After an hour’s vigil outside the station, I checked my pager. My daughter had left a cryptic message.

“Hey Dad, don’t worry. I’m to tell you from everyone that we’re going ahead with the cake by five. Hope to see you then!”.

And that was all.

The incredulous routinely wonder how hundreds of thousands of souls in the Polish Jewish ghettos could have been wiped out right under the noses of their fellow citizens, who went about their pleasant lives unmoved, on the other side of the wall. Today, my family showed me how it happens.

“Whoever stands with the outcast will suffer their fate” somebody once wrote. Homeless men and women have passed into the pale in Vancouver, alongside prostitutes, drug users, and poor native folks, and what happens to them is of no concern to the rest of society, outside the ghetto wall that rings a two mile area between Carrall and Clark streets. The list of the missing and the murdered in that ghetto continues to grow.

But what struck me today with blinding clarity is that to the cozy outsiders like my own family, even their own flesh and blood can join the ranks of the expendable.

This is how the Holocaust grows.

Fittingly, Mayor Gregor Robertson announced the closure of the last two remaining downtown homeless shelters today, as his police were attacking men who just wanted green grass to rest on. The Mayor said something about the city’s image. And tonight, a dozen men lie bruised and terrorized in a Vancouver jail to help preserve that image.
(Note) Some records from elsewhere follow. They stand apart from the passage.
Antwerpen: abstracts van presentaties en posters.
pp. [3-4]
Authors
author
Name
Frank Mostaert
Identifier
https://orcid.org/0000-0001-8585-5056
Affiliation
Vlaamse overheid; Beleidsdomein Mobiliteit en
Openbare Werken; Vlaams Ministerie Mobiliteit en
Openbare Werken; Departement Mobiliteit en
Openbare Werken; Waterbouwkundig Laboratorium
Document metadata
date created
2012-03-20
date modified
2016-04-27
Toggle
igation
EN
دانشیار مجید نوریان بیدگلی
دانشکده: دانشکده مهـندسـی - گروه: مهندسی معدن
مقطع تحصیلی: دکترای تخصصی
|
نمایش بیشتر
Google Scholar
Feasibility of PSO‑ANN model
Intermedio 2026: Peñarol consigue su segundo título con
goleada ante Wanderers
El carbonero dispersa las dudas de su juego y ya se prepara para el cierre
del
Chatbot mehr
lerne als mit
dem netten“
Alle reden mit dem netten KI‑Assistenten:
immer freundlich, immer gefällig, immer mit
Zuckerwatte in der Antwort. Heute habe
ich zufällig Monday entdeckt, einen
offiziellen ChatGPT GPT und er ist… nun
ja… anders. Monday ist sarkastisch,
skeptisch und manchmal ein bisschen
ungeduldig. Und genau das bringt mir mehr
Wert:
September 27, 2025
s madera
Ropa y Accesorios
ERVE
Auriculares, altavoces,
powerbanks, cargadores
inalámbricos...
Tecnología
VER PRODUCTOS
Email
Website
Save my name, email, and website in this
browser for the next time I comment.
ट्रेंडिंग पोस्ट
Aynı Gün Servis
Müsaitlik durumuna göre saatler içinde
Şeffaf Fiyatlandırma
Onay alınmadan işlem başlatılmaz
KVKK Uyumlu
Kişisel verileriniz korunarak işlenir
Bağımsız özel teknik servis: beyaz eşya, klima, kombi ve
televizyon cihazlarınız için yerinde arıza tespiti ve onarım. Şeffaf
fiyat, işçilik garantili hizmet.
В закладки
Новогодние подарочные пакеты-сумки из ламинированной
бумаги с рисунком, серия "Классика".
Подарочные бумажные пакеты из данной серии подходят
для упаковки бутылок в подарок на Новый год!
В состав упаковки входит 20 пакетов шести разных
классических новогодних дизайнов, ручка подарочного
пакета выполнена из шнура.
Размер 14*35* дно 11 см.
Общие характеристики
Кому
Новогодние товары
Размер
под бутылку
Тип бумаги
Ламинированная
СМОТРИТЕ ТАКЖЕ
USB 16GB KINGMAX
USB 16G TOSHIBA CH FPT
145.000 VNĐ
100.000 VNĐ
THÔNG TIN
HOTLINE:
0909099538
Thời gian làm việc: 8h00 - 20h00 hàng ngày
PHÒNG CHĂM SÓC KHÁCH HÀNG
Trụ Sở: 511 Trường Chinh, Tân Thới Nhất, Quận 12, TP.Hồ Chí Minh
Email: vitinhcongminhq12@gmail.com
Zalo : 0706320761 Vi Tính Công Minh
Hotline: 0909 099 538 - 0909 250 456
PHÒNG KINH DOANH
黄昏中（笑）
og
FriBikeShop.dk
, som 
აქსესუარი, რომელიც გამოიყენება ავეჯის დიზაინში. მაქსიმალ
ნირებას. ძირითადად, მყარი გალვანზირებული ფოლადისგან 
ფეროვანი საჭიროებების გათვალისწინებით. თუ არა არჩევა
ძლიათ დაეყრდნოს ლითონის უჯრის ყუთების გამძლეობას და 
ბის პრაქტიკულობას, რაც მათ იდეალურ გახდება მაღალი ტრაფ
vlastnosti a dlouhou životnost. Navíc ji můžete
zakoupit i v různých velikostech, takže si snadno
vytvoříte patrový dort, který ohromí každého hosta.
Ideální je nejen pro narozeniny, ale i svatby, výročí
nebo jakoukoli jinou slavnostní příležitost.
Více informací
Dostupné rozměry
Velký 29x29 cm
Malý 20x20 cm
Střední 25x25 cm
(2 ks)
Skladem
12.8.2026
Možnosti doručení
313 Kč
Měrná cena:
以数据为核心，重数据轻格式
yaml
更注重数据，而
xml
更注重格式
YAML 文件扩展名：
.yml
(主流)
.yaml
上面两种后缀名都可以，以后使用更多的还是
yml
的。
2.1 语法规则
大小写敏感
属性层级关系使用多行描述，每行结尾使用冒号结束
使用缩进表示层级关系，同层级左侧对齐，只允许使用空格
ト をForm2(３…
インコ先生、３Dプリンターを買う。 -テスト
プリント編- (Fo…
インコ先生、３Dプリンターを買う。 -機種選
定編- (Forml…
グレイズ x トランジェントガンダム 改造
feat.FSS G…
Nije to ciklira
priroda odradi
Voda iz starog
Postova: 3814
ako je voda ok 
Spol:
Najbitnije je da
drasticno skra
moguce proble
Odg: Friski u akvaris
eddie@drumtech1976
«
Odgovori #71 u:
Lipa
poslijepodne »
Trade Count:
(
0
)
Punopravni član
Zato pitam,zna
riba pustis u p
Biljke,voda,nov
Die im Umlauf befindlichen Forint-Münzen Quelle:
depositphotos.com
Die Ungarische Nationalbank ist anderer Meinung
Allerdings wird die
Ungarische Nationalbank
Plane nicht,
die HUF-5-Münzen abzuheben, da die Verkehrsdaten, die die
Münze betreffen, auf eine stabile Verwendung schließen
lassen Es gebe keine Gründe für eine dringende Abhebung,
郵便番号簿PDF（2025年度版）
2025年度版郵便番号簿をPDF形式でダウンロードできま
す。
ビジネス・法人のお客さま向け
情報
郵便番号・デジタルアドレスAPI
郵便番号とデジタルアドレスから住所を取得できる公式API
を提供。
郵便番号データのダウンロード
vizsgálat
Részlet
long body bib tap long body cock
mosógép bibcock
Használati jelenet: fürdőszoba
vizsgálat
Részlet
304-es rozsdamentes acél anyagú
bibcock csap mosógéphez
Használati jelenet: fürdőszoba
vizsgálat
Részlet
In the movie, Sophie eventually travels on the same train to Auschwitz as the ghetto dwellers she once pitied from a distance. Last night, as I tended my wounded shoulder and heart, I felt the ghetto wall encompass our entire city, as mandatory vaccinations and Olympic military occupations loom ahead for everyone – not just Indians, or homeless guys.

“I looked at all those people, the women and children and old people, and I thought, What can I do to stop what is to befall them?